Some of the people who built this field, such as Yann LeCun, and until recently Meta’s chief AI scientist, have argued for years that LLMs are a dead end on the road to AGI. He believes it strongly enough that he left Meta at the end of 2025 to start his own company built on a different bet entirely: world models.

His argument isn’t that LLMs are useless; on the contrary, he believes that they still are very useful in the short term. But, to achieve human-level intelligence, he argues that the architecture of predicting the next token, over and over, has a ceiling, and that no amount of scaling gets you past it.

Why next-token prediction might not be enough

So how far can a next-token engine actually get? Can you navigate the real world by predicting the next word in a sequence, or is the world simply too messy, too unpredictable, and with way too many random variables for that?

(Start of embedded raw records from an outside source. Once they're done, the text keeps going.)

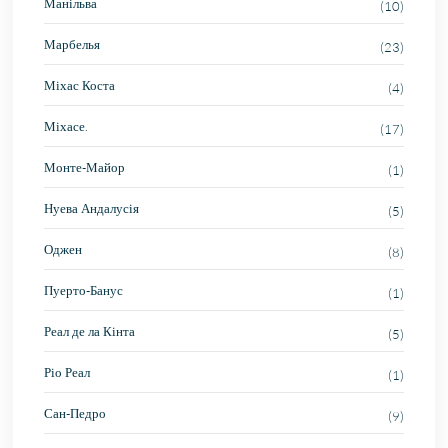
Манільва
(10)
Марбелья
(23)
Міхас Коста
(4)
Міхасе.
(17)
Монте-Майор
(1)
Нуева Андалусія
(5)
Оджен
(8)
Пуерто-Банус
(1)
Реал де ла Кінта
(5)
Ріо Реал
(1)
Сан-Педро
(9)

Take intuition, for example, human intuition is the output of millions of years of evolutionary trial and error; the pressure to survive turns out to be a remarkable engineer. Or emotions, which exist partly to remind us that actions have consequences, and to navigate the world, you have to act in it - and to act, something has to make you move.

What’s fascinating about LLMs to me is that the way they “think” is oddly human. We think largely by talking out loud or silently to ourselves. In an 1805 essay the German writer Heinrich von Kleist argued that we usually start with only a vague seed of a thought, and that the act of speaking is what turns the obscure into a whole idea . That’s not far from what a model does when it reasons step by step on the page.

But the big difference is that humans don’t need a prompt to act. We wake up with half-formed ideas and act on them. A model doesn’t, and for it to even be useful, one must push it in a direction. Sure, you can fake this with heartbeat cron-jobs and the likes, which make a model feel “alive”, but for us, the cron-job is innate: it fires the moment we open our eyes, because for us, acting means surviving.

If not LLMs, then what?

If LLMs aren’t the road to AGI, then what is? LeCun’s answer, and one shared by Google DeepMind’s Demis Hassabis, is world models: systems that learn how the world works from sensory experience, that understand cause and effect and physical dynamics rather than just the statistics of text. LeCun even prefers to drop the term AGI altogether - he calls the goal AMI, Advanced Machine Intelligence, because he doesn’t think human intelligence is all that “general” to begin with.

The other camp isn’t convinced, and plenty of serious people think LeCun is calling the game too early. They argue that scaling, better tools, and reinforcement learning on top of LLMs will close most of the gap long before any clean “world model” arrives, and that recent results keep moving the line (the case against the dead-end consensus). Even if they’re only half right, the practical answer to “are LLMs a dead end?” might be: it doesn’t matter yet.

Where I land

Which is roughly where I land: Maybe LLMs are a dead end for AGI, but that depends entirely on what you think the goal is. For me, personally, if this is the level of intelligence we get for the next few years, then I’m fine with that; it’s all the intelligence I need, really.

And notice that’s exactly LeCun’s own caveat: a dead end toward human-level AI, but very useful right now. Which is why the driver and its imagination matter more than ever. Give two people the same model, GPT-5.5 or Opus 4.7, and the same brief, and they won’t get the same result. If you haven’t decided what you’re building and why, the model will happily build something that sounds great on paper and that no one actually wants. Holding the system map in your head, the stack, the scope, what it should do, and, in my view, most importantly, knowing how to test it, is the real skill now. I’ve found my rhythm with these tools: knowing when to outsource the thinking and let them run, and when to step in, steer, and make the hard calls.

So maybe for once we could settle, consolidate, and integrate these models into how we work and into the economy, as well as stop obsessing over replacing human labour in favour of how these tools actually leverage us.

But that’s not how we work, is it? With that mindset, we’d never have made it this far. We always reach for a better future, the better tool - this is baked into our nature, it’s what makes us human.